Adaptive Batching#

Batching is the term used for combining multiple inputs for submission to processing at the same time. The idea is that processing multiple messages is be faster than processing each individual message one at a time. In practice many ML frameworks have optimizations for processing multiple messages at a time thanks to the underlying hardware optimization.

“While serving a TensorFlow model, batching individual model inference requests together can be important for performance. In particular, batching is necessary to unlock the high throughput promised by hardware accelerators such as GPUs.” – TensorFlow documentation

Adaptive batching is implemented on the server-side. This is advantageous as opposed to client-side batching because it simplifies the client’s logic and it is often times more efficient due to traffic volume.

As an optimization for a real-time service, batching works off of 2 main concepts.

  1. Batching Window: The maximum time that a service should wait to build a “batch” before releasing a batch for processing. This is essentially the max latency for processing in a low throughput system. It helps avoid the situation where if very few messages have been submitted (smaller than the max batch size) the batch must wait for a long time to be processed.

  2. Batch Size: The maximum size that a batch can reach before the batch is release for processing. It puts a cap on the size of the batch in which should optimize for maximum throughput. The concept only applies within the maximum wait time before the batch is released.

BentoML’s adaptive batching works off of these 2 basic concepts and builds on them. Our adaptive batching adapts both the batching window and the max batch size based off of incoming traffic patterns at the time. The dispatching mechanism regresses the recent processing time, wait time and batch sizes to optimize for lowest latency.

Architecture#

The batching mechanism is located on the model runner. Each model runner receives inference requests and batches those requests based on optimal latency.

../_images/batching-architecture.png

The load balancer will distribute the requests to each of the running API services. The API services will in turn distribute the inference requests to the model runners. The distribution of requests to the model runners uses a random algorithm which provides for slightly more efficient batch sizes as opposed to round robin. Additional dispatch algorithms are planned for the future.

Note

The order of the requests in a batch is not guaranteed.

Model Batch Dimensions#

If a trained model supports batched input, the model can be declared as batchable in the save_model signature parameter.
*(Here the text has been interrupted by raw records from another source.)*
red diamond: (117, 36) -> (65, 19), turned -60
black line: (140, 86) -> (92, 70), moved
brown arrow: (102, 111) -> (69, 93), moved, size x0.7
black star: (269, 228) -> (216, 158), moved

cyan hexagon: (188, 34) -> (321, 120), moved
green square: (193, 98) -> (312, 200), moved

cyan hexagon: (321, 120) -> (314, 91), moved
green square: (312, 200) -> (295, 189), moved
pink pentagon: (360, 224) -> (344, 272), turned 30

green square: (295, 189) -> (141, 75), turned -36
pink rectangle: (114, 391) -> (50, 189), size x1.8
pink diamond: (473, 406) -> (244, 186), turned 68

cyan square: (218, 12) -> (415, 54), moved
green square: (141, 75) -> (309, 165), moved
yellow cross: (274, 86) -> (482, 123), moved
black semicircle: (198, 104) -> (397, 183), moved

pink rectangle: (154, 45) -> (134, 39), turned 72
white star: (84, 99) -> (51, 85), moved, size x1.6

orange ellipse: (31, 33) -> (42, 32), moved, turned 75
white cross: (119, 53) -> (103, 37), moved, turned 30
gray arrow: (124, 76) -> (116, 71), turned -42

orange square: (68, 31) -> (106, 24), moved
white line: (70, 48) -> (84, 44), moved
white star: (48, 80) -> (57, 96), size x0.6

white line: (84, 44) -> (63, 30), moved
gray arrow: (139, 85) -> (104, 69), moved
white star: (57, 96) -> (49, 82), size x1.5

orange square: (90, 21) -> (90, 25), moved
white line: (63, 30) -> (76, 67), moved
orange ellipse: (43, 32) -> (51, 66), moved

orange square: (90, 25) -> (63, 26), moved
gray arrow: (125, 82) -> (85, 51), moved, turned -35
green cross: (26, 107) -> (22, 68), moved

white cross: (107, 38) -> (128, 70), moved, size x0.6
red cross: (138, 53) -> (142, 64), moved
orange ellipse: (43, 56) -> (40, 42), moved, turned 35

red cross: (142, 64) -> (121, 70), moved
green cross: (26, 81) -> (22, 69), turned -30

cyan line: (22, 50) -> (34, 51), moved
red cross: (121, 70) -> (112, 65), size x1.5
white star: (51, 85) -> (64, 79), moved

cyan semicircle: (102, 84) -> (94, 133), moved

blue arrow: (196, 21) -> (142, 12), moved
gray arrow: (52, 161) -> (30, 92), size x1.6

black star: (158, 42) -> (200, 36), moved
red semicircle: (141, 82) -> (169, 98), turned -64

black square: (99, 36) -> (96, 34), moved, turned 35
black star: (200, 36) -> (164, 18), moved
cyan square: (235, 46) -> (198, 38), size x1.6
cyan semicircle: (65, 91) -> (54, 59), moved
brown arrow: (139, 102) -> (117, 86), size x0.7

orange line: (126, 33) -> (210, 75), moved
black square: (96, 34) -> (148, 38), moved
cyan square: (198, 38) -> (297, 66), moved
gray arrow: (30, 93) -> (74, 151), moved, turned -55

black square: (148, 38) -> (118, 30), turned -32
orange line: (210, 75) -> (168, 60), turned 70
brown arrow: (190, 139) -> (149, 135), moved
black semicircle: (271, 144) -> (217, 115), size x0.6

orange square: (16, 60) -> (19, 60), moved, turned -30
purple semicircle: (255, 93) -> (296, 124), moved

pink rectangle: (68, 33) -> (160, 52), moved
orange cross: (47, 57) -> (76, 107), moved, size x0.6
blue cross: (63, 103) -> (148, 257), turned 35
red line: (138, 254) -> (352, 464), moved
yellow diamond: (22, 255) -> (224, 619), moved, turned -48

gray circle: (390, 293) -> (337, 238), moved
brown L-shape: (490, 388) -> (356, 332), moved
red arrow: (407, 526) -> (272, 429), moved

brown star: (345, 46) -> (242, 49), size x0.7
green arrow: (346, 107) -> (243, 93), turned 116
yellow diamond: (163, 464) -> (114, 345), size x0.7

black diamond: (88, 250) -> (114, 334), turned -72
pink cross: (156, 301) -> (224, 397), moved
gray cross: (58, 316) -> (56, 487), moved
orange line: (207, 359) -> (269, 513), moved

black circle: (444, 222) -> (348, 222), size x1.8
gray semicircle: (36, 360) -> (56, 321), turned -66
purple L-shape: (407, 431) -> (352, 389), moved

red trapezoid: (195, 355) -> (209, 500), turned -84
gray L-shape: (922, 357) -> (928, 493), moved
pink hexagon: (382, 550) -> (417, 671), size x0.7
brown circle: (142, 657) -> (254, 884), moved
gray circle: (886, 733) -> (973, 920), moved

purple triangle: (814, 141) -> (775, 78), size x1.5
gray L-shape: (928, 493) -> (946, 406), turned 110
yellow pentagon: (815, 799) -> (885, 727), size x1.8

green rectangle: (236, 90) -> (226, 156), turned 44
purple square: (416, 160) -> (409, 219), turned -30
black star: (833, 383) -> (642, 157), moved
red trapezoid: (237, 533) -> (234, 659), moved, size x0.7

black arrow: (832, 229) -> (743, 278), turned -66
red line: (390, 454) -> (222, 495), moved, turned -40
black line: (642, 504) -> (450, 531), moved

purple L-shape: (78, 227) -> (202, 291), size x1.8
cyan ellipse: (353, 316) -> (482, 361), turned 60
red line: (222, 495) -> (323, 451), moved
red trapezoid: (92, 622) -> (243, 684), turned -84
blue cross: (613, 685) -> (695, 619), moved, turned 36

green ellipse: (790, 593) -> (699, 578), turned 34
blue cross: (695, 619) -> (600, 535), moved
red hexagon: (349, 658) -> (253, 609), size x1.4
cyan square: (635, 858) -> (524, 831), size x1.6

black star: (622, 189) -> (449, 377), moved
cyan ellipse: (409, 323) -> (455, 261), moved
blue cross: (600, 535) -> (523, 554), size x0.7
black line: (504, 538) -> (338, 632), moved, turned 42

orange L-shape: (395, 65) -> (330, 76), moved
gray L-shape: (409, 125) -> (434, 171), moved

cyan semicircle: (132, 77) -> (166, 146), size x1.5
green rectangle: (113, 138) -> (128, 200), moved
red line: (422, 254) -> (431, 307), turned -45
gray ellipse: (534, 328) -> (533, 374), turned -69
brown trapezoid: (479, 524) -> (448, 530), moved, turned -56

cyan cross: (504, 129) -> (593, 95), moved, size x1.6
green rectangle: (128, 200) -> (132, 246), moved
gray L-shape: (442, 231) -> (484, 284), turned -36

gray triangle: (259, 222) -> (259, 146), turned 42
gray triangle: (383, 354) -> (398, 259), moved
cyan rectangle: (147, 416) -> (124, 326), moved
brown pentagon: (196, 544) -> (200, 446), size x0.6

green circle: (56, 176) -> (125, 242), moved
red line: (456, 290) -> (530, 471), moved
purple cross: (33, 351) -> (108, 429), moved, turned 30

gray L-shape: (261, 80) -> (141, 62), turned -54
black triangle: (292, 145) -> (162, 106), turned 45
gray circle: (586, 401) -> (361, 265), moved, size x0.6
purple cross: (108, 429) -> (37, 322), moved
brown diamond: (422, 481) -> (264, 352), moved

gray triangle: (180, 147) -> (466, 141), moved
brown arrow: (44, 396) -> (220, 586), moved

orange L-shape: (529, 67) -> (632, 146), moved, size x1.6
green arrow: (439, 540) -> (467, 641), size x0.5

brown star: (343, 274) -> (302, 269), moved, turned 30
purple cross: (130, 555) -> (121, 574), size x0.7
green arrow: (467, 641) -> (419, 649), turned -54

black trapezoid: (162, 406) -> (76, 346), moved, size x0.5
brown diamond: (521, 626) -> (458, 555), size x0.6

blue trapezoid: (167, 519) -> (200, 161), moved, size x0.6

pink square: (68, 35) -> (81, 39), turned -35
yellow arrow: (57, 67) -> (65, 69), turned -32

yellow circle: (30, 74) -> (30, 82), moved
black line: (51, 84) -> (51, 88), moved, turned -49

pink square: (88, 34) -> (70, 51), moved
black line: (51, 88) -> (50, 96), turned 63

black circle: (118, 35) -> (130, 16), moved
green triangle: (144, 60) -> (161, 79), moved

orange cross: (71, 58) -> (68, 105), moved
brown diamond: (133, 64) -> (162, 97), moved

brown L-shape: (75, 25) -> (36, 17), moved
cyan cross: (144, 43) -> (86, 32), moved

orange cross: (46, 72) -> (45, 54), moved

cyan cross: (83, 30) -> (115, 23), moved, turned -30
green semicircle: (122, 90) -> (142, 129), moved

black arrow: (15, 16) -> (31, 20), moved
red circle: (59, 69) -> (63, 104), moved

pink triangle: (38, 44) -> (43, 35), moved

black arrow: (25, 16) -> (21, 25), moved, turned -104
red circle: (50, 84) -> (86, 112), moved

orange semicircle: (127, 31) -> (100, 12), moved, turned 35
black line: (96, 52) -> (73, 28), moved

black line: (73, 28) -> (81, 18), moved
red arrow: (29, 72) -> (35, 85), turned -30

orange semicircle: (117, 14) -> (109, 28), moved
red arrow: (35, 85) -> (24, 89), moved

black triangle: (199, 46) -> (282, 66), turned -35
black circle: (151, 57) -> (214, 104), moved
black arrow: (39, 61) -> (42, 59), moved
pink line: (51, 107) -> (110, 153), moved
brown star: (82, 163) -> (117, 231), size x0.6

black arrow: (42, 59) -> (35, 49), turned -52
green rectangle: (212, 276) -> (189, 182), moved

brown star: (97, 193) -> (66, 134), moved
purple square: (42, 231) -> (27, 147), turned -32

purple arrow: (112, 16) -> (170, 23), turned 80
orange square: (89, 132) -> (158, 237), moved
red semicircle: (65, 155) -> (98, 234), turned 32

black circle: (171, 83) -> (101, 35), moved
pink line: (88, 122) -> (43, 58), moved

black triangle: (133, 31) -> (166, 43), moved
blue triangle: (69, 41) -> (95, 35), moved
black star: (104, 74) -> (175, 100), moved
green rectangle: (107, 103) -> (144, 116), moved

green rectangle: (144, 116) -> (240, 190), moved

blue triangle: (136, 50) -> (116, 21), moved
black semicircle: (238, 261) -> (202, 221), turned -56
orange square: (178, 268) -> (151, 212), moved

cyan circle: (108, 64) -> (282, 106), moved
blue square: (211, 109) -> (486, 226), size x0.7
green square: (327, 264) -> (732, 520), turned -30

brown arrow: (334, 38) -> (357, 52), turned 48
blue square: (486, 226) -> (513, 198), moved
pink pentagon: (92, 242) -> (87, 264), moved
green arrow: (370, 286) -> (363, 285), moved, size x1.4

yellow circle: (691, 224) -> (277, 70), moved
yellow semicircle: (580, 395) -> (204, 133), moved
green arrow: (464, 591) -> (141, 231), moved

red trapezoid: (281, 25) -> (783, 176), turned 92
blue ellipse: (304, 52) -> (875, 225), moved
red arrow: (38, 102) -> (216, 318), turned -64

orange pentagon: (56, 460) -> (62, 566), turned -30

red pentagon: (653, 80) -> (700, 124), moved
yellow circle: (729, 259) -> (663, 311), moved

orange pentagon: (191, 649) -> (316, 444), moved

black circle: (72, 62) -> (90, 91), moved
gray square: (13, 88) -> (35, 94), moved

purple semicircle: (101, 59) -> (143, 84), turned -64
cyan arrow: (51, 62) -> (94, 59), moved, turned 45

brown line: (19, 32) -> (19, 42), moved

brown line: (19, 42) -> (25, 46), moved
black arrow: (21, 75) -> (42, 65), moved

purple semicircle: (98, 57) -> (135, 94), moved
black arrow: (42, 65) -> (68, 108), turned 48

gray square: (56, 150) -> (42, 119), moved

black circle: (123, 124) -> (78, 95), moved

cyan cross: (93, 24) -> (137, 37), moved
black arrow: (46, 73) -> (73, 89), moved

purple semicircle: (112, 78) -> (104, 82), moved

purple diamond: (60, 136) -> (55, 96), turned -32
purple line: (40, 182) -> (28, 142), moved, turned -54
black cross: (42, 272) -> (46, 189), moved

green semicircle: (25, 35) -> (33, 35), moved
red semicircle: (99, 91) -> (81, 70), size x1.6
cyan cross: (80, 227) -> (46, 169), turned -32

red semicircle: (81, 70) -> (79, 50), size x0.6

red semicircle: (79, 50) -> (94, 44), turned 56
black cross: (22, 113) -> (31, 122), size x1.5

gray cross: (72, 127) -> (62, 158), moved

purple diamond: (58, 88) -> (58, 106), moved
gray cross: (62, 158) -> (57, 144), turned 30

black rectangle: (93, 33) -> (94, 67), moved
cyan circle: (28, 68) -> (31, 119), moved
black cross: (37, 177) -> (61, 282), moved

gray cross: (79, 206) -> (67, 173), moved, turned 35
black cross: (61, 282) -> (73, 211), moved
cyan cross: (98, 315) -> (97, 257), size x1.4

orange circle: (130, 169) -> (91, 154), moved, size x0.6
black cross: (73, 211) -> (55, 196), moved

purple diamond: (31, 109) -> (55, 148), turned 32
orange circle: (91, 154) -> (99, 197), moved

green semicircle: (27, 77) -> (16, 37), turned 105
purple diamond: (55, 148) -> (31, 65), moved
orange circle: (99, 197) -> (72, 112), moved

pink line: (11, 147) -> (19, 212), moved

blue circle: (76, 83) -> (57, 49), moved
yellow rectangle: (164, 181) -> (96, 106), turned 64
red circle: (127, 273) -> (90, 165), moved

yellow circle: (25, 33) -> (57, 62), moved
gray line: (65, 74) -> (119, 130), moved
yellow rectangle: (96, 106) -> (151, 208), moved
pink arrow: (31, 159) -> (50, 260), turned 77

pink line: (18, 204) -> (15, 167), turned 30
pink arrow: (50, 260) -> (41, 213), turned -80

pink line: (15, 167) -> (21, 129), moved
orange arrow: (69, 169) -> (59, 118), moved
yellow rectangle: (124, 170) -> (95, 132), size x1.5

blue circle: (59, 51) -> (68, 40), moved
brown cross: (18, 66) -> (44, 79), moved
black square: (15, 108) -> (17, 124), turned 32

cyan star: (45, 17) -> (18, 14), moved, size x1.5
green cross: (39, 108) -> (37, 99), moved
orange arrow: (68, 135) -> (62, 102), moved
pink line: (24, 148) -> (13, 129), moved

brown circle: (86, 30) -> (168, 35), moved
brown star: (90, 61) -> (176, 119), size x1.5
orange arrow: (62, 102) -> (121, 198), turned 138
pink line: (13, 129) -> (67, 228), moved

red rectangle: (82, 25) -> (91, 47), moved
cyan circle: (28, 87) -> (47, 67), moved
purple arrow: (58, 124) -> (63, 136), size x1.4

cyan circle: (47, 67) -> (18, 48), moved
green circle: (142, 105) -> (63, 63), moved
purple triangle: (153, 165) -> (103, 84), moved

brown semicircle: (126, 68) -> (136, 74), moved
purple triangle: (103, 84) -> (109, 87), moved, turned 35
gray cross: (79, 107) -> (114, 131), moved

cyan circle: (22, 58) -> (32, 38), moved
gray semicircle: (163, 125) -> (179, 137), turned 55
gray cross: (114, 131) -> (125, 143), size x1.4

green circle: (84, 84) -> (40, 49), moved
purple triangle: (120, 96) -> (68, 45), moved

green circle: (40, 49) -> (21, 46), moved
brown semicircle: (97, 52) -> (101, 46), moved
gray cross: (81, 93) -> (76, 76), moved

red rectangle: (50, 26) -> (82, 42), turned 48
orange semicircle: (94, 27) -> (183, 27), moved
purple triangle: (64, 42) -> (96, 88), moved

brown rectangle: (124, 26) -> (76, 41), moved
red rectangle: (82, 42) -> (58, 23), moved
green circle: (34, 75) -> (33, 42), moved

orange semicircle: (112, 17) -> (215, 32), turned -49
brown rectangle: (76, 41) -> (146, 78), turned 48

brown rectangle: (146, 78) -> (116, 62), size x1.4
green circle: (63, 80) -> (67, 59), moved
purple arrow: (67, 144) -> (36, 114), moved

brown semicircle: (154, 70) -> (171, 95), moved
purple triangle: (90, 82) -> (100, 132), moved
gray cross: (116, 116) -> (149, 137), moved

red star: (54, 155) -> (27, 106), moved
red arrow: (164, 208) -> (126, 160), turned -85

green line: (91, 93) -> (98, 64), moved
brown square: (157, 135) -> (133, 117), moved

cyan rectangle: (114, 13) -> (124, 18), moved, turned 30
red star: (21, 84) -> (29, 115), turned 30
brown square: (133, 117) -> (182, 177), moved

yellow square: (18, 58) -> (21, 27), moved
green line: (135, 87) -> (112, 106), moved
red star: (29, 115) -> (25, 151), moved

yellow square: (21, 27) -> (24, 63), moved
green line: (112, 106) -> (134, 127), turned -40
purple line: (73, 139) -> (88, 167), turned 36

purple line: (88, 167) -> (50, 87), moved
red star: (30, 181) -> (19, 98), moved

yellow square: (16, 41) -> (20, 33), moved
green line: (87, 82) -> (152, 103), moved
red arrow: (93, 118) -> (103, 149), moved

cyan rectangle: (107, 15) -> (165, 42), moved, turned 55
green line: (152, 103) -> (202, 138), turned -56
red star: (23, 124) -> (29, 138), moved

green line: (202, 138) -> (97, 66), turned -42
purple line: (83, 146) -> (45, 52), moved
All frameworks by default saves models as non-batchable to prevent any inadvertent effects. To gain better performance, it is recommended to enable batching for supported models. In addition to declaring model as batchable, batch dimensions can also be configured in the model signature. Batch dimensions are specified as a 2-tuple representing the input and output batch dimensions respectively. By default, the batch dimension is set to 0. Adaptive batching will only batch input on the specified batch dimension.

train.py#
bentoml.pytorch.save_model(
    name="mnist",
    model=model,
    signatures={
        "__call__": {
            "batchable": True,
            "batch_dim": (0, 0),
        },
    },
)

Configuring Batching#

If a model supports batching, adaptive batching is enabled by default. To explicitly disable or control adaptive batching behaviors at runtime, configuration can be specified under the batching key. Additionally, there are two configurations for customizing batching behaviors, max_batch_size and max_latency_ms.

Max Batch Size#

Configured through the max_batch_size key, max batch size represents the maximum size a batch can reach before releasing for inferencing. Max batch size should be set based on the capacity of the available system resources, e.g. memory or GPU memory.

Max Latency#

Configured through the max_latency_ms key, max latency represents the maximum latency in milliseconds that a batch should wait before releasing for inferencing. Max latency should be set based on the service level objective (SLO) of the inference requests.

⚙️ configuration.yml#
runners:
    iris_clf:
        batching:
            enabled: true
            max_batch_size: 100
            max_latency_ms: 500

Monitoring#

Adaptive batching size is by default exposed as a histogram metric with name, BENTOML_{runner}_{method}_adaptive_batch_size_bucket, for observing and debugging adaptive batching behaviors of each model runner.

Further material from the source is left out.